Wildfleisch aus den Wäldern der Hörnerdörfer
©Tourismus Hörnerdörfer, F. Kjer
Die Wildschmiede.

In der Ruhe liegt die Kraft.

Allgäuer Wildschmiede

Hans Sistig hat einen festen Händedruck und ein großes Lächeln. Hans packt die Dinge an und nimmt sie mit Humor. Nicht die schlechtesten Voraussetzungen, wenn man als Bauhofleiter der erste Ansprechpartner ist für alles, das gerichtet und gesichert werden muss.

Und Hans nimmt die Dinge gerne selbst in die Hand. Deshalb steht heute ein schmuckes holzverkleidetes Haus da, wo früher auf dem Elternhof nur ein kleiner Stadel stand, die Wildschmiede. Gegenüber vom Stadel befindet sich etwas erhöht ein etwa zwei mal ein Meter großer Stall, gefüllt mit Stroh und Birkenzweigen. Darin leben sechs Wachteln. „Die kuscheln sich immer da auf einem Fleck zusammen, dabei hätten sie ja Platz“ sagt Hans und kommt ins Räsonieren „verrückt, auf derselben Fläche leben in Haltungsform 1 etwa 22 Legehennen“. Über den Hof läuft ein weißes Huhn mit grau-schwarz gesprenkeltem Hals, schaut einmal links, einmal rechts und verschwindet hinter dem Schuppen.

In aller Ruhe lernen

Hans erzählt. Er wuchs als eines von sieben Kindern auf, fünf davon waren Jungs. Im Haus lebten neben den Eltern auch die Oma. Sein Vater war Metzger, da wurde auch mal daheim geschlachtet – schließlich mussten alle satt werden. Hans machte den Jagdschein und wollte seine Wildstücke schon immer gern selbst verarbeiten. Sein Vater und der Bruder, ebenfalls ein Metzger, sollten ihm deshalb die Techniken beibringen, aber die beiden gerieten immer wieder in wilde Diskussionen und stritten irgendwann leidenschaftlich im Fachjargon und hatten Hans vergessen.
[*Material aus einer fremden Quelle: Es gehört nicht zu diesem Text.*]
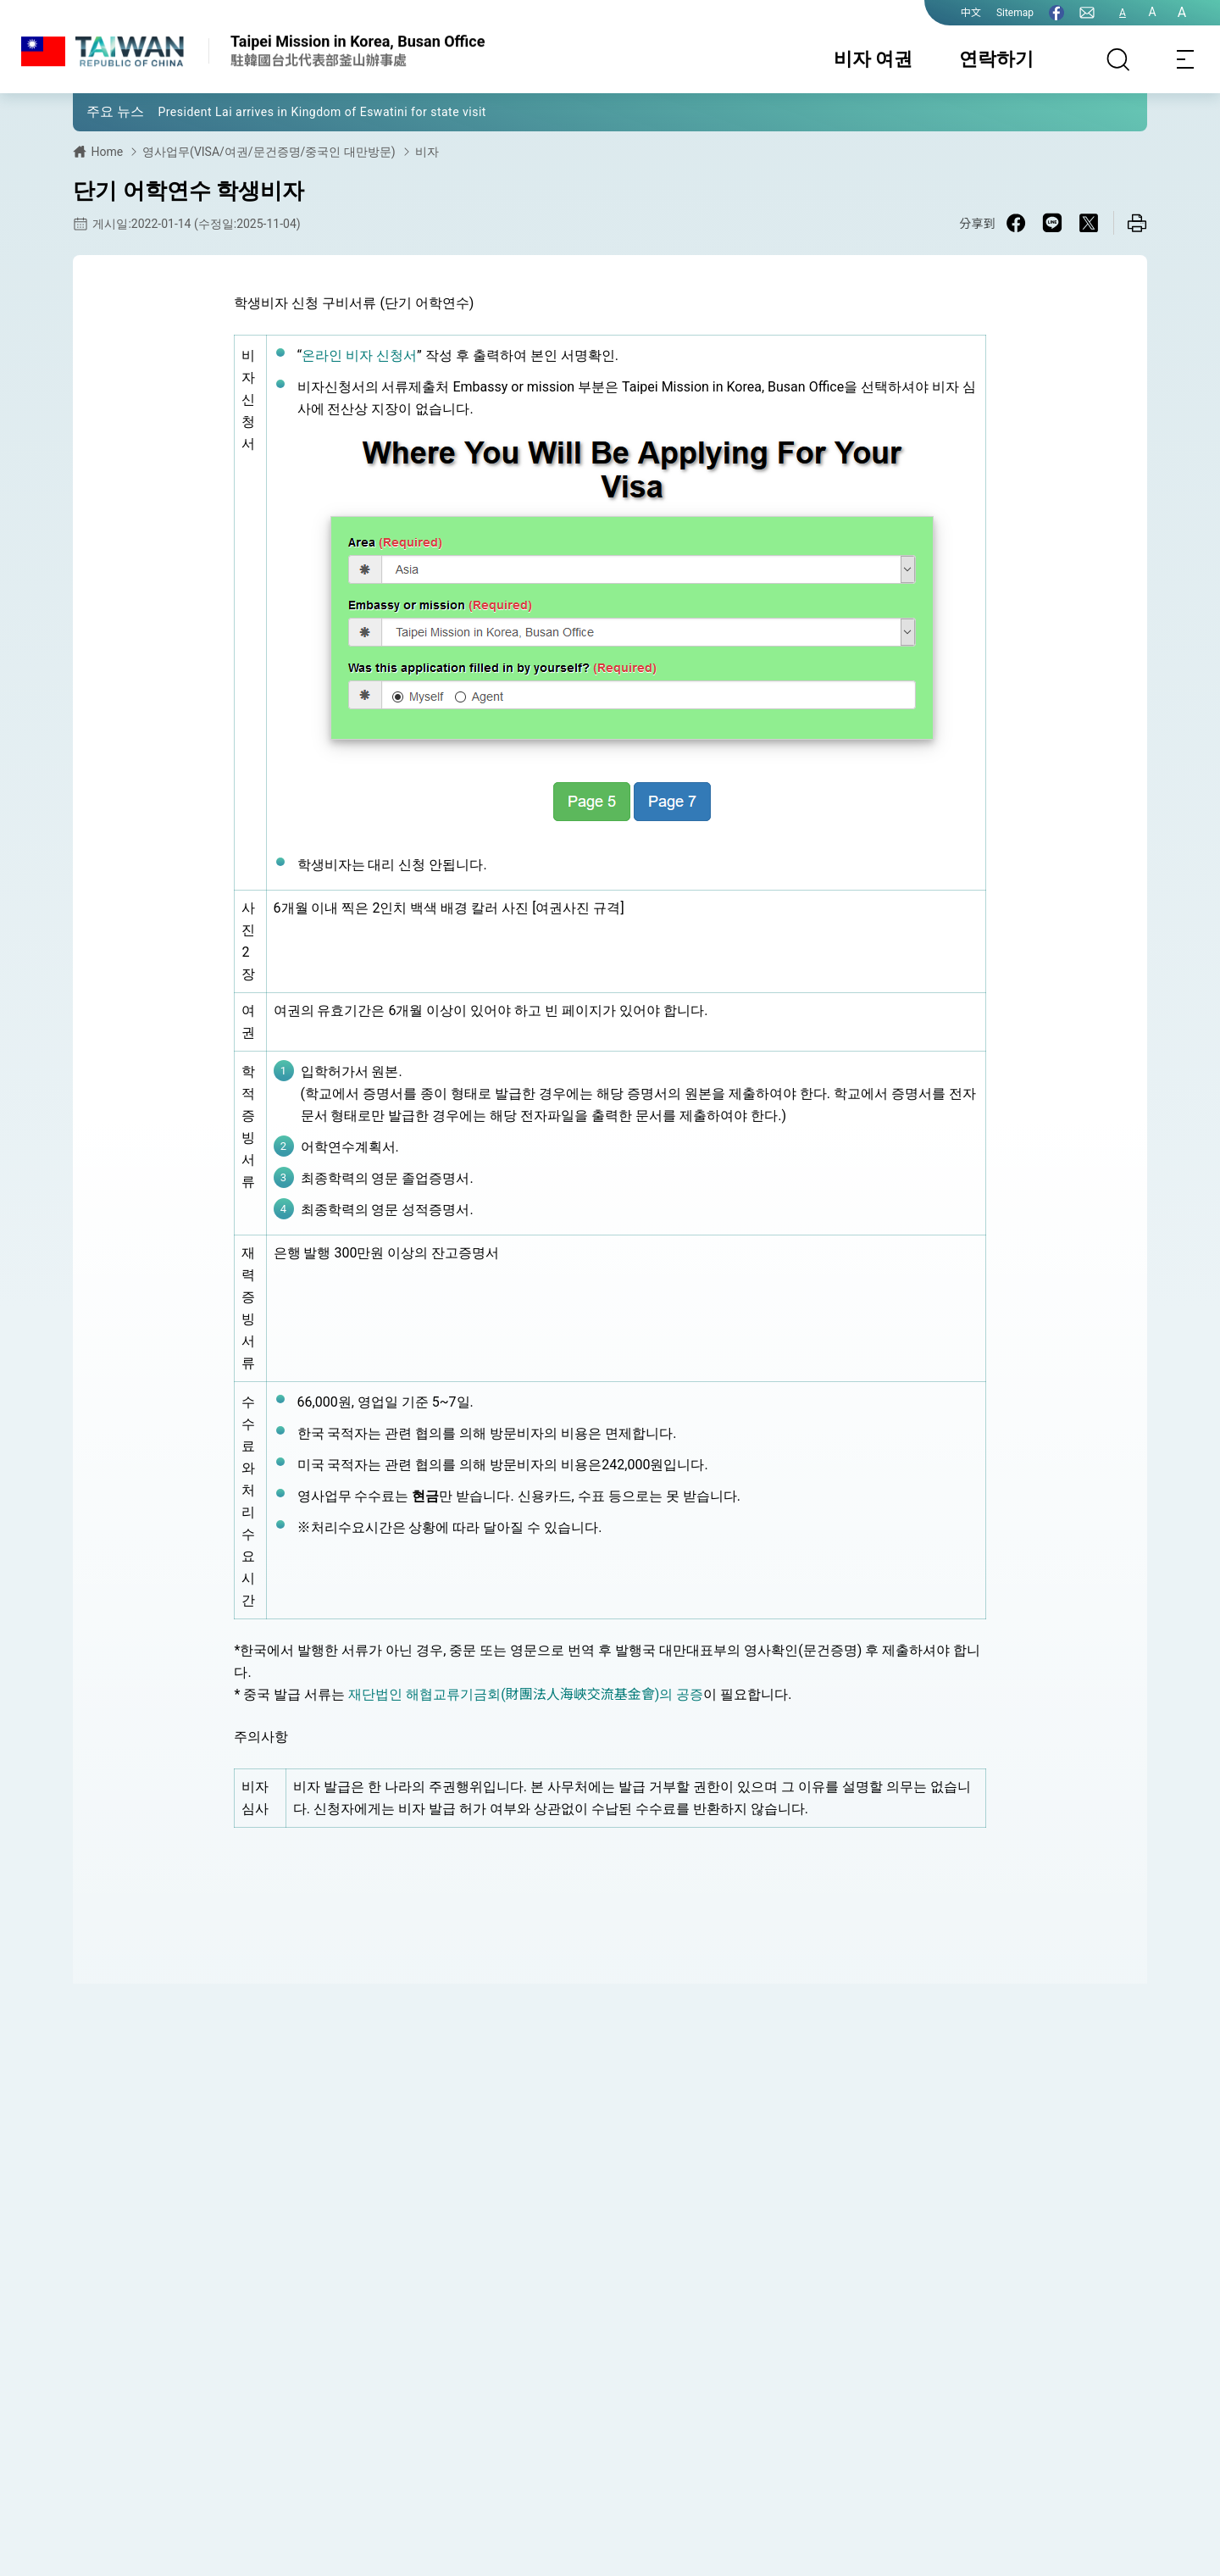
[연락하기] (1087, 12)
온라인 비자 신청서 (359, 355)
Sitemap (1015, 13)
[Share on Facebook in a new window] (1016, 223)
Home (107, 151)
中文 (971, 13)
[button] (98, 111)
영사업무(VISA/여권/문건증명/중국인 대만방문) (269, 151)
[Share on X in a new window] (1089, 223)
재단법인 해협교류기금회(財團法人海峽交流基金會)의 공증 (525, 1694)
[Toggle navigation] (1186, 59)
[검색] (1118, 59)
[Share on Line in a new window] (1052, 223)
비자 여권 (873, 58)
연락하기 (996, 58)
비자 (427, 151)
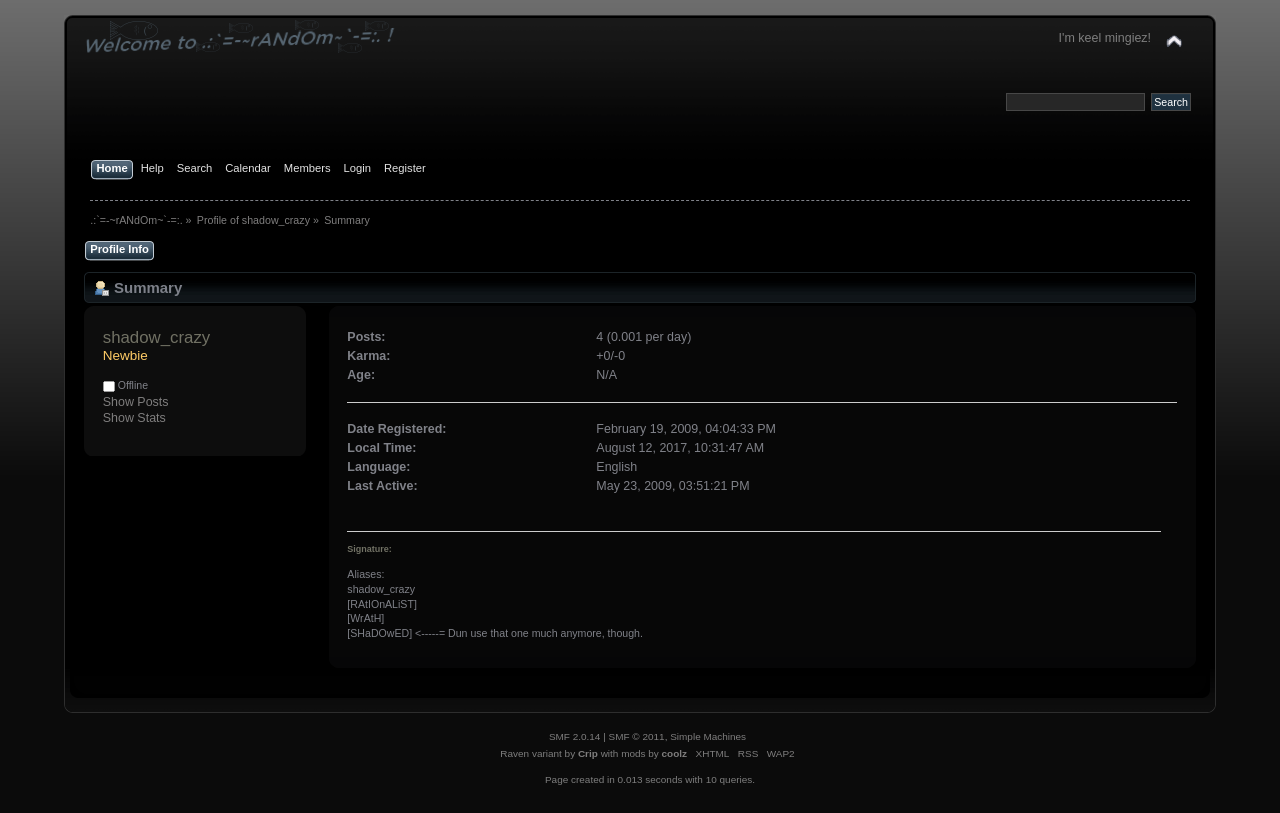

Letztlich war es ein kundiger Freund, der ihm die Handgriffe in aller Ruhe zeigte. Seither kann er es.

Zwei Männer, ein Wort

Die Idee zur Wildschmiede entstand eigentlich aus Jux und Dollerei, als Hans nach der Restaurierung den alten Schinkenkeller im Busche Berta Haus entdeckte. „Ich hab‘ zum Alois, also zum Bürgermeister gesagt, den reservierst' dann für mein Wild“, erinnert sich Hans. Zwei Männer, ein Wort – und so begann das Projekt. Mittlerweile wird dort an langen Stangen mit der Reifung von Wildschinken experimentiert, ganz nach der Art des berühmten Iberico-Schinkens. Und die erste Verkostung die stattfand, kam sehr gut an.
Bald wurde jedoch klar, dass der alte Stadel als Produktionsraum für die steigende Nachfrage nach Wildschinken nicht mehr ausreichte. Neue Pläne wurden geschmiedet, und schließlich entstand ein neues Gebäude. Das Holz dafür hat Hans selbst geschlagen oder „am Stock“, als ganze Stämme, gekauft. Es waren ein paar Lärchen darunter, die hat er für die Fassade verwendet. Die leuchten jetzt rau und rot und dürfen in Ruhe altern und silbergraue Patina ansetzen.
 

Keine Arbeit ohne Spaß

Anfangs verzichtete Hans bewusst auf Werbung, um erst einmal die Qualität seiner Produkte zu etablieren. „Ich wollte nicht den Druck haben, so viel produzieren zu müssen, dass die Sachen nicht mehr die nötige Zeit bekommen“, erklärt er. „Wenn man ständig an der Kapazitätsgrenze arbeitet, macht es auch keinen Spaß mehr.“ Dabei lehnt sich Hans entspannt zurück. Er hat eine solide Holzbank vor die Wildschmiede gestellt. Die steht genau richtig, um darauf in der Nachmittagssonne ein paar Minuten Pause einzulegen.
Wenn Hans dort sitzt, die Füße in Kuhfell-Clogs der Größe 46 weit von sich gestreckt, das Käppi halb in die Stirn gezogen, und vom Wald und vom Wild erzählt und warum er als gelernter Autoschlosser und Mechaniker, als Hobbyschmied und Bauhofleiter, als Jäger und als Wassermeister von Ofterschwang immer noch neugierig bleibt und überzeugt ist, dass es überall etwas zu lernen gibt – dann versteht man was „in der Ruhe liegt die Kraft“ wirklich bedeutet: eine zigarettenlänge Pause auf einer sonnigen Bank, in der man überlegt, welchem Herzensprojekt man sich als Nächstes widmen möchte.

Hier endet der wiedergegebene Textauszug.